The U.S. Census Bureau on Oct. 28 reported that new orders for manufactured durable goods in September increased $1.6 billion or 1% to $165.7 billion. This was the second increase in the last three months. This followed a 2.6% August decrease.
Excluding transportation, new orders increased 0.9%. Excluding defense, new orders increased 0.5%.
Machinery, up five of the last six months, had the largest increase, $1.7 billion or 7.9% to $23.4 billion.

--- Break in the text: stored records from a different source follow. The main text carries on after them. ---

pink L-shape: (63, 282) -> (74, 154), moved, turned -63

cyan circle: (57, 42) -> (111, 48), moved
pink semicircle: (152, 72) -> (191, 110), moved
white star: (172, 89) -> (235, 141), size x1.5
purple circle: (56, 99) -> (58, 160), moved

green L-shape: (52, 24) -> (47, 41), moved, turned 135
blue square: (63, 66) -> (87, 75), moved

"The September report on new orders for long-lasting manufactured goods complements other recent data in painting a picture of a weak-kneed economic and manufacturing recovery," said Cliff Waldman, Economist for the Manufacturers Alliance/MAPI."Total new orders, excluding the volatile transportation component, were up by nearly 1% in September but remain more than 20% below year-ago levels. And the data for key supply chain industries are disappointing. Machinery demand rose by nearly 8% during September. But this only compensates for weak machinery activity during the past two months while demand remains nearly 30% below year-ago levels.

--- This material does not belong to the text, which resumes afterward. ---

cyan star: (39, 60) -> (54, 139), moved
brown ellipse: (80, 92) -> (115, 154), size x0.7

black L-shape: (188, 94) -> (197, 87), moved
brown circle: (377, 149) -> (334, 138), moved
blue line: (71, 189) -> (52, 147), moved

"Further, activity was nearly flat in the primary and fabricated metals sectors, which should, at this point, be showing more convincing strength if a normal factory sector recovery were in progress," he added. "Encouragingly, new orders for nondefense capital goods excluding aircraft, a proxy for business equipment spending, rose by a sharp 2% but only after two months of decline. Clearly, the more than 7% annualized gain in manufacturing output during the third quarter was driven by a leveling in what has been a rapid inventory liquidation, an output catalyst that will likely continue through the end of the year.
"The outlook for 2010 remains clouded, however, by fundamental issues in key drivers of sustainable demand. Historic excess capacity will be an impediment to a business investment turnaround while a soft global economic rebound will likely preclude a strong recovery in overseas sales of U.S. manufactured goods."